> **YOUR INSTRUCTIONS**
Apart from the images, output the data below exactly.

> **GIVEN DATA**
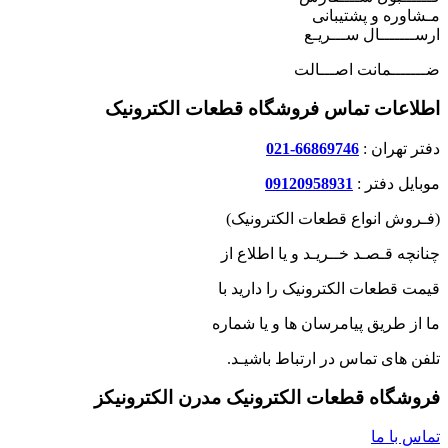
مـشاوره و پشتیبانی
ارســـــــال ســـریـع
ضـــــــمانت اصـــالت
اطلاعات تماس فروشگاه قطعات الکترونیک
دفتر تهران :
66869746-021
موبایل دفتر :
09120958931
(فـروش انواع قطعات الکترونیک)
چنانچه قـصـد خــریـد و یا اطلاع از
قیمت قطعات الکترونیک را دارید با
ما از طریق پیامرسان ها و یا شماره
تلفن های تماس در ارتباط باشیـد.
فروشگاه قطعات الکترونیک مدرن الکترونیکز
تماس با ما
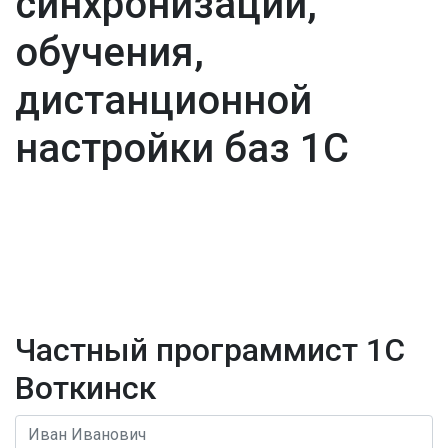
синхронизации,
обучения,
дистанционной
настройки баз 1С
Частный программист 1С
Воткинск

> **TASK RESULT**
مـشاوره و پشتیبانی
ارســـــــال ســـریـع
ضـــــــمانت اصـــالت
اطلاعات تماس فروشگاه قطعات الکترونیک
دفتر تهران :
66869746-021
موبایل دفتر :
09120958931
(فـروش انواع قطعات الکترونیک)
چنانچه قـصـد خــریـد و یا اطلاع از
قیمت قطعات الکترونیک را دارید با
ما از طریق پیامرسان ها و یا شماره
تلفن های تماس در ارتباط باشیـد.
فروشگاه قطعات الکترونیک مدرن الکترونیکز
تماس با ما
синхронизации,
обучения,
дистанционной
настройки баз 1С
Частный программист 1С
Воткинск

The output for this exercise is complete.